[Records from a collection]
┄┄┄┄┄┄┄┄┄┄

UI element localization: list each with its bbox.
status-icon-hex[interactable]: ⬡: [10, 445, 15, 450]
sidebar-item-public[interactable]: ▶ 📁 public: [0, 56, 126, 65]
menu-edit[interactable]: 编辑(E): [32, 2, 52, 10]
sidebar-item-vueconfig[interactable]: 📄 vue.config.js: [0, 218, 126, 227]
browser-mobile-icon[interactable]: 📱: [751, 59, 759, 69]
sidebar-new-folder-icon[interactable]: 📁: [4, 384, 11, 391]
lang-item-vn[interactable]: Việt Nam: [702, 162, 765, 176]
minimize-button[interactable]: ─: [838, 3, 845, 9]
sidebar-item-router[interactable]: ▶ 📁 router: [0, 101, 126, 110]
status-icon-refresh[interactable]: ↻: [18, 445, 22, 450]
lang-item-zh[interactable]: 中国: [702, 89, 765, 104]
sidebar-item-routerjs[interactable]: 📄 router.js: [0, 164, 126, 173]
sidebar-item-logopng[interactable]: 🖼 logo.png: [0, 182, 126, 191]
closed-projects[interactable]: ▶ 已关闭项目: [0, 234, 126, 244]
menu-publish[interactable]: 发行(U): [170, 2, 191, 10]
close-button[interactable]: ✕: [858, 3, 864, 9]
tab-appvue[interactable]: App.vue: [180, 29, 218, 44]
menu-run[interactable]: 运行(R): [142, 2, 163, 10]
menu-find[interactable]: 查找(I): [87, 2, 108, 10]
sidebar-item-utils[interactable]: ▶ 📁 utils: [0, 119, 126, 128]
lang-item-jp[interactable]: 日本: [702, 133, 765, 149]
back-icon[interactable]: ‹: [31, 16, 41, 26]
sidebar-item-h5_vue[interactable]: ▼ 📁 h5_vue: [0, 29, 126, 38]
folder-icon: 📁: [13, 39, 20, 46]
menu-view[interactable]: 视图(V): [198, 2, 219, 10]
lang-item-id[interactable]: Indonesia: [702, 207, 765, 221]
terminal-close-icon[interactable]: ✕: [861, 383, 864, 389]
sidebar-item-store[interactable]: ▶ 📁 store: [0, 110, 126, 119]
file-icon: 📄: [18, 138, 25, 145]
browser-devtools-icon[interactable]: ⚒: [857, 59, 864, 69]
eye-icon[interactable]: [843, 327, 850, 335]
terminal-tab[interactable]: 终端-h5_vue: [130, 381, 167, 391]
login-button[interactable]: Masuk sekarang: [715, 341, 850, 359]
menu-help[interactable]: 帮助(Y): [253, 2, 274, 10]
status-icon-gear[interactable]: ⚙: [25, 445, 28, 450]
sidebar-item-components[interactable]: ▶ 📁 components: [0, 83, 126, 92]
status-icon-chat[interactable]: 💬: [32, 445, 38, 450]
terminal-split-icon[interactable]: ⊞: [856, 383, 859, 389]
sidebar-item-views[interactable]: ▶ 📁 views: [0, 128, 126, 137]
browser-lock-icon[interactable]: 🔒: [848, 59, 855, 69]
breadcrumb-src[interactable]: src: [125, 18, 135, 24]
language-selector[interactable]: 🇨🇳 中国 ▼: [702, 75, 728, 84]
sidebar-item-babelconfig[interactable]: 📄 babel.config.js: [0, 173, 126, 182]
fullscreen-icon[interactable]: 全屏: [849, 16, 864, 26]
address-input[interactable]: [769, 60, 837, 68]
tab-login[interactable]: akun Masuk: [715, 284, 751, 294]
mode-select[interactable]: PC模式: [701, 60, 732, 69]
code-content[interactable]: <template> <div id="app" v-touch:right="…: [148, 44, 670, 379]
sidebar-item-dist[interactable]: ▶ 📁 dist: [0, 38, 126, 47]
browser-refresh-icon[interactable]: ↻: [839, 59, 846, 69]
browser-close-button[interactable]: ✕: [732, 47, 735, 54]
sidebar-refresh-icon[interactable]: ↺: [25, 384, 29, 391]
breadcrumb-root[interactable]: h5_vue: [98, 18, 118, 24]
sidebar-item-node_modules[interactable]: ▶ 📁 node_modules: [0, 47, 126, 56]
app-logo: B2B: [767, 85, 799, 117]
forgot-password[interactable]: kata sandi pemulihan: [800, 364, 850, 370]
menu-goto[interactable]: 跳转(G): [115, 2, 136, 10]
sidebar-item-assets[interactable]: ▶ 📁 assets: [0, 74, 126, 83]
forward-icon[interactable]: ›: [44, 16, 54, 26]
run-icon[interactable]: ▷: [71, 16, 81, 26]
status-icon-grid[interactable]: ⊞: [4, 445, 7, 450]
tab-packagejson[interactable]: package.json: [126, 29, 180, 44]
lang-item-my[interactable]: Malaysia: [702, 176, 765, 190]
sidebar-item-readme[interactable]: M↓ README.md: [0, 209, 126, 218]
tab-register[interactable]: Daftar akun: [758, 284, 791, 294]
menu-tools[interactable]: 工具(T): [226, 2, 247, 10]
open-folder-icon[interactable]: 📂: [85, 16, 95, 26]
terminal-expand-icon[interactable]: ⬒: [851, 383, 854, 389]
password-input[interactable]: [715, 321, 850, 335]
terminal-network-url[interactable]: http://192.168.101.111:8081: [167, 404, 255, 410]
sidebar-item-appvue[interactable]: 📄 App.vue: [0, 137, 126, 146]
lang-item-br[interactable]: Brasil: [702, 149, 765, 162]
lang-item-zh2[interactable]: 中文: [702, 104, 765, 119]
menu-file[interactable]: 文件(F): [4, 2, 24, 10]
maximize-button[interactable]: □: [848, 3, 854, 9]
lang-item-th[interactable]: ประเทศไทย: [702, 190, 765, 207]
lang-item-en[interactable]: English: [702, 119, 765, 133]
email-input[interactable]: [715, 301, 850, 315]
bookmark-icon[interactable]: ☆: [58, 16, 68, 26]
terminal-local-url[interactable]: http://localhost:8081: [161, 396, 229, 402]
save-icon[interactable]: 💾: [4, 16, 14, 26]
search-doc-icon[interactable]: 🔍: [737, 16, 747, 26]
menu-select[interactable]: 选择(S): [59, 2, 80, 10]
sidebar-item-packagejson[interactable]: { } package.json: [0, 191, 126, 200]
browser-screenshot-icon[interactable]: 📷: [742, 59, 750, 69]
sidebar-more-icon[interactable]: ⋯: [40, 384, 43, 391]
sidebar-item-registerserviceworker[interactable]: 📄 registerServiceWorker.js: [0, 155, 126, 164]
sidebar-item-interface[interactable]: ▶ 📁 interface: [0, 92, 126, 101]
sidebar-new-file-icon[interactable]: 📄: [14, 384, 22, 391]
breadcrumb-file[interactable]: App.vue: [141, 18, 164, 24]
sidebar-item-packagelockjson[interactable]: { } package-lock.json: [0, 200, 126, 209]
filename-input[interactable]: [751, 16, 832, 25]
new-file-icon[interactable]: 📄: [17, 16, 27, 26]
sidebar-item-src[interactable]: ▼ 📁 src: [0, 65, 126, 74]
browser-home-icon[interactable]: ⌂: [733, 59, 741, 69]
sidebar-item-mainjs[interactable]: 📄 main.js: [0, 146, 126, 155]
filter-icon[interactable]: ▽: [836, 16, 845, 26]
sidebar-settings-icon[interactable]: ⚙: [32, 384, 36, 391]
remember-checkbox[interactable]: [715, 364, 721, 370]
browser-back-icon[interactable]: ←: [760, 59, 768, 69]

┄┄┄┄┄┄┄┄┄┄

- **WORK REQUIRED**
Within the data above, how many lines include the string "packagejson"? Answer with the number by itself.

- **SOLUTION**
2